Description of the task
Pictures stay out. All the rest of the records must be repeated exactly.
++++ Dataset excerpts
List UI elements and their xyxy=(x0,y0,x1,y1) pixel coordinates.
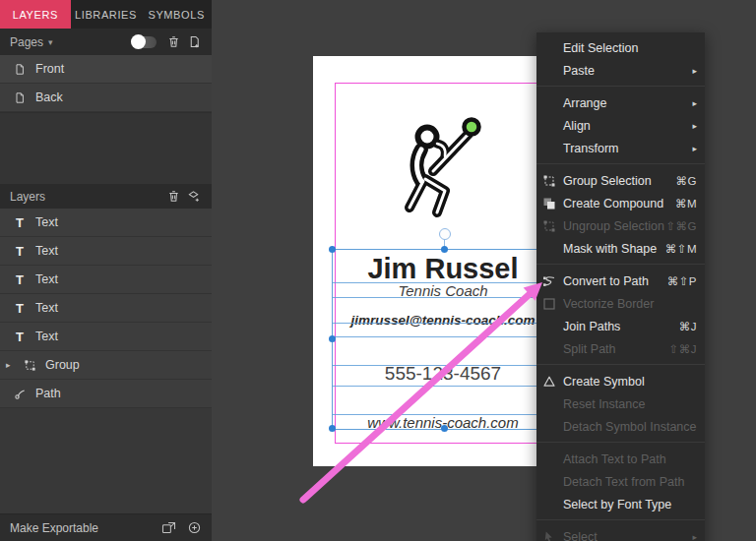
text-layer-icon: T xyxy=(12,244,28,259)
visibility-toggle[interactable] xyxy=(131,36,157,48)
layer-item-text-2[interactable]: T Text xyxy=(0,237,212,266)
text-layer-icon: T xyxy=(12,301,28,316)
menu-item-detach-symbol-instance: Detach Symbol Instance xyxy=(536,415,705,438)
selection-handle-bottom-mid[interactable] xyxy=(441,425,448,432)
page-icon xyxy=(12,63,28,76)
menu-item-arrange[interactable]: Arrange ▸ xyxy=(536,91,705,114)
page-item-label: Back xyxy=(35,90,63,104)
layer-item-label: Text xyxy=(35,330,58,343)
menu-separator xyxy=(536,163,705,164)
menu-separator xyxy=(536,442,705,443)
menu-item-group-selection[interactable]: Group Selection ⌘G xyxy=(536,169,705,192)
group-layer-icon xyxy=(22,359,37,372)
export-icon[interactable] xyxy=(160,520,176,536)
submenu-arrow-icon: ▸ xyxy=(692,144,697,153)
add-page-icon[interactable] xyxy=(186,34,202,50)
selection-line xyxy=(333,365,555,366)
layer-item-label: Text xyxy=(35,301,58,315)
menu-item-ungroup-selection: Ungroup Selection ⇧⌘G xyxy=(536,214,705,237)
menu-separator xyxy=(536,519,705,520)
layer-item-text-4[interactable]: T Text xyxy=(0,294,212,323)
layer-item-group[interactable]: ▸ Group xyxy=(0,351,212,380)
submenu-arrow-icon: ▸ xyxy=(692,66,697,76)
context-menu: Edit Selection Paste ▸ Arrange ▸ Align ▸… xyxy=(536,32,705,541)
add-export-icon[interactable] xyxy=(186,520,202,536)
menu-item-select: Select ▸ xyxy=(536,525,705,541)
panel-tabbar: LAYERS LIBRARIES SYMBOLS xyxy=(0,0,212,29)
menu-separator xyxy=(536,364,705,365)
menu-item-create-symbol[interactable]: Create Symbol xyxy=(536,370,705,392)
layers-title: Layers xyxy=(10,190,45,204)
layer-item-text-3[interactable]: T Text xyxy=(0,266,212,294)
submenu-arrow-icon: ▸ xyxy=(692,98,697,108)
page-item-front[interactable]: Front xyxy=(0,55,212,84)
page-icon xyxy=(12,91,28,104)
selection-line xyxy=(333,414,555,415)
layer-item-label: Text xyxy=(35,215,58,229)
selection-handle-left-mid[interactable] xyxy=(329,335,336,342)
layer-item-text-5[interactable]: T Text xyxy=(0,323,212,351)
menu-item-join-paths[interactable]: Join Paths ⌘J xyxy=(536,315,705,337)
text-layer-icon: T xyxy=(12,215,28,230)
layers-header: Layers xyxy=(0,184,212,209)
menu-item-mask-with-shape[interactable]: Mask with Shape ⌘⇧M xyxy=(536,237,705,260)
selection-handle-bottom-left[interactable] xyxy=(329,425,336,432)
menu-item-split-path: Split Path ⇧⌘J xyxy=(536,337,705,360)
create-symbol-icon xyxy=(542,375,563,389)
rotation-handle[interactable] xyxy=(439,228,451,240)
selection-line xyxy=(333,297,555,298)
layer-item-label: Text xyxy=(35,244,58,258)
add-layer-icon[interactable] xyxy=(186,189,202,205)
layer-item-text-1[interactable]: T Text xyxy=(0,209,212,237)
menu-item-paste[interactable]: Paste ▸ xyxy=(536,59,705,82)
compound-icon xyxy=(542,197,563,210)
tab-symbols[interactable]: SYMBOLS xyxy=(141,0,212,29)
selection-handle-top-mid[interactable] xyxy=(441,246,448,253)
menu-item-detach-text-from-path: Detach Text from Path xyxy=(536,470,705,493)
selection-line xyxy=(333,386,555,387)
tab-libraries[interactable]: LIBRARIES xyxy=(71,0,142,29)
layer-item-label: Path xyxy=(35,387,61,400)
layers-empty-area xyxy=(0,408,212,513)
text-layer-icon: T xyxy=(12,272,28,287)
pages-title: Pages xyxy=(10,35,43,49)
selection-line xyxy=(333,336,555,337)
make-exportable-label: Make Exportable xyxy=(10,521,98,535)
page-item-back[interactable]: Back xyxy=(0,84,212,112)
page-item-label: Front xyxy=(35,62,64,76)
cursor-icon xyxy=(542,530,563,541)
menu-item-attach-text-to-path: Attach Text to Path xyxy=(536,448,705,470)
selection-line xyxy=(333,282,555,283)
convert-to-path-icon xyxy=(542,274,563,288)
menu-item-align[interactable]: Align ▸ xyxy=(536,114,705,137)
trash-icon[interactable] xyxy=(165,189,181,205)
pages-empty-area xyxy=(0,112,212,184)
make-exportable-bar[interactable]: Make Exportable xyxy=(0,513,212,541)
menu-item-convert-to-path[interactable]: Convert to Path ⌘⇧P xyxy=(536,270,705,292)
submenu-arrow-icon: ▸ xyxy=(692,121,697,131)
menu-separator xyxy=(536,86,705,87)
path-layer-icon xyxy=(12,388,28,400)
menu-item-transform[interactable]: Transform ▸ xyxy=(536,137,705,159)
trash-icon[interactable] xyxy=(165,34,181,50)
layer-item-label: Text xyxy=(35,272,58,286)
menu-item-edit-selection[interactable]: Edit Selection xyxy=(536,36,705,59)
tab-layers[interactable]: LAYERS xyxy=(0,0,71,29)
submenu-arrow-icon: ▸ xyxy=(692,532,697,541)
text-layer-icon: T xyxy=(12,330,28,344)
menu-item-reset-instance: Reset Instance xyxy=(536,392,705,415)
menu-separator xyxy=(536,264,705,265)
menu-item-vectorize-border: Vectorize Border xyxy=(536,292,705,315)
selection-handle-top-left[interactable] xyxy=(329,246,336,253)
layer-item-label: Group xyxy=(45,358,80,372)
vectorize-border-icon xyxy=(542,297,563,311)
expand-arrow-icon[interactable]: ▸ xyxy=(6,360,14,370)
ungroup-icon xyxy=(542,219,563,233)
selection-bounding-box[interactable] xyxy=(332,249,556,430)
left-panel: LAYERS LIBRARIES SYMBOLS Pages ▾ Front B… xyxy=(0,0,212,541)
menu-item-create-compound[interactable]: Create Compound ⌘M xyxy=(536,192,705,214)
group-icon xyxy=(542,174,563,188)
menu-item-select-by-font-type[interactable]: Select by Font Type xyxy=(536,493,705,515)
layer-item-path[interactable]: Path xyxy=(0,380,212,408)
chevron-down-icon[interactable]: ▾ xyxy=(48,37,53,47)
++++++++
Response area
List UI elements and their xyxy=(x0,y0,x1,y1) pixel coordinates.
text-layer-icon: T xyxy=(12,244,28,259)
visibility-toggle[interactable] xyxy=(131,36,157,48)
layer-item-text-2[interactable]: T Text xyxy=(0,237,212,266)
text-layer-icon: T xyxy=(12,301,28,316)
menu-item-detach-symbol-instance: Detach Symbol Instance xyxy=(536,415,705,438)
selection-handle-bottom-mid[interactable] xyxy=(441,425,448,432)
page-icon xyxy=(12,63,28,76)
menu-item-arrange[interactable]: Arrange ▸ xyxy=(536,91,705,114)
page-item-label: Back xyxy=(35,90,63,104)
layer-item-label: Text xyxy=(35,330,58,343)
menu-separator xyxy=(536,163,705,164)
menu-separator xyxy=(536,442,705,443)
menu-item-group-selection[interactable]: Group Selection ⌘G xyxy=(536,169,705,192)
group-layer-icon xyxy=(22,359,37,372)
export-icon[interactable] xyxy=(160,520,176,536)
submenu-arrow-icon: ▸ xyxy=(692,144,697,153)
add-page-icon[interactable] xyxy=(186,34,202,50)
selection-line xyxy=(333,365,555,366)
layer-item-label: Text xyxy=(35,301,58,315)
menu-item-ungroup-selection: Ungroup Selection ⇧⌘G xyxy=(536,214,705,237)
menu-separator xyxy=(536,519,705,520)
layer-item-text-4[interactable]: T Text xyxy=(0,294,212,323)
layer-item-group[interactable]: ▸ Group xyxy=(0,351,212,380)
submenu-arrow-icon: ▸ xyxy=(692,66,697,76)
context-menu: Edit Selection Paste ▸ Arrange ▸ Align ▸… xyxy=(536,32,705,541)
add-export-icon[interactable] xyxy=(186,520,202,536)
menu-item-select: Select ▸ xyxy=(536,525,705,541)
panel-tabbar: LAYERS LIBRARIES SYMBOLS xyxy=(0,0,212,29)
menu-separator xyxy=(536,364,705,365)
menu-item-create-symbol[interactable]: Create Symbol xyxy=(536,370,705,392)
layers-title: Layers xyxy=(10,190,45,204)
layer-item-text-3[interactable]: T Text xyxy=(0,266,212,294)
submenu-arrow-icon: ▸ xyxy=(692,98,697,108)
page-item-front[interactable]: Front xyxy=(0,55,212,84)
page-icon xyxy=(12,91,28,104)
selection-line xyxy=(333,414,555,415)
layer-item-label: Text xyxy=(35,215,58,229)
selection-handle-left-mid[interactable] xyxy=(329,335,336,342)
layer-item-text-5[interactable]: T Text xyxy=(0,323,212,351)
menu-item-join-paths[interactable]: Join Paths ⌘J xyxy=(536,315,705,337)
text-layer-icon: T xyxy=(12,215,28,230)
layers-header: Layers xyxy=(0,184,212,209)
menu-item-mask-with-shape[interactable]: Mask with Shape ⌘⇧M xyxy=(536,237,705,260)
selection-handle-bottom-left[interactable] xyxy=(329,425,336,432)
menu-item-split-path: Split Path ⇧⌘J xyxy=(536,337,705,360)
create-symbol-icon xyxy=(542,375,563,389)
rotation-handle[interactable] xyxy=(439,228,451,240)
selection-line xyxy=(333,297,555,298)
layer-item-label: Text xyxy=(35,244,58,258)
add-layer-icon[interactable] xyxy=(186,189,202,205)
layer-item-text-1[interactable]: T Text xyxy=(0,209,212,237)
menu-item-paste[interactable]: Paste ▸ xyxy=(536,59,705,82)
compound-icon xyxy=(542,197,563,210)
tab-symbols[interactable]: SYMBOLS xyxy=(141,0,212,29)
selection-handle-top-mid[interactable] xyxy=(441,246,448,253)
menu-item-detach-text-from-path: Detach Text from Path xyxy=(536,470,705,493)
selection-line xyxy=(333,386,555,387)
tab-libraries[interactable]: LIBRARIES xyxy=(71,0,142,29)
layer-item-label: Path xyxy=(35,387,61,400)
layers-empty-area xyxy=(0,408,212,513)
text-layer-icon: T xyxy=(12,272,28,287)
pages-title: Pages xyxy=(10,35,43,49)
selection-line xyxy=(333,336,555,337)
make-exportable-label: Make Exportable xyxy=(10,521,98,535)
page-item-back[interactable]: Back xyxy=(0,84,212,112)
page-item-label: Front xyxy=(35,62,64,76)
cursor-icon xyxy=(542,530,563,541)
menu-item-attach-text-to-path: Attach Text to Path xyxy=(536,448,705,470)
selection-line xyxy=(333,282,555,283)
convert-to-path-icon xyxy=(542,274,563,288)
menu-item-align[interactable]: Align ▸ xyxy=(536,114,705,137)
trash-icon[interactable] xyxy=(165,189,181,205)
pages-empty-area xyxy=(0,112,212,184)
make-exportable-bar[interactable]: Make Exportable xyxy=(0,513,212,541)
menu-item-convert-to-path[interactable]: Convert to Path ⌘⇧P xyxy=(536,270,705,292)
submenu-arrow-icon: ▸ xyxy=(692,121,697,131)
menu-separator xyxy=(536,86,705,87)
path-layer-icon xyxy=(12,388,28,400)
menu-item-transform[interactable]: Transform ▸ xyxy=(536,137,705,159)
trash-icon[interactable] xyxy=(165,34,181,50)
layer-item-label: Text xyxy=(35,272,58,286)
menu-item-edit-selection[interactable]: Edit Selection xyxy=(536,36,705,59)
tab-layers[interactable]: LAYERS xyxy=(0,0,71,29)
submenu-arrow-icon: ▸ xyxy=(692,532,697,541)
text-layer-icon: T xyxy=(12,330,28,344)
menu-item-reset-instance: Reset Instance xyxy=(536,392,705,415)
menu-separator xyxy=(536,264,705,265)
menu-item-vectorize-border: Vectorize Border xyxy=(536,292,705,315)
selection-handle-top-left[interactable] xyxy=(329,246,336,253)
layer-item-label: Group xyxy=(45,358,80,372)
vectorize-border-icon xyxy=(542,297,563,311)
expand-arrow-icon[interactable]: ▸ xyxy=(6,360,14,370)
ungroup-icon xyxy=(542,219,563,233)
selection-bounding-box[interactable] xyxy=(332,249,556,430)
left-panel: LAYERS LIBRARIES SYMBOLS Pages ▾ Front B… xyxy=(0,0,212,541)
menu-item-create-compound[interactable]: Create Compound ⌘M xyxy=(536,192,705,214)
group-icon xyxy=(542,174,563,188)
menu-item-select-by-font-type[interactable]: Select by Font Type xyxy=(536,493,705,515)
layer-item-path[interactable]: Path xyxy=(0,380,212,408)
chevron-down-icon[interactable]: ▾ xyxy=(48,37,53,47)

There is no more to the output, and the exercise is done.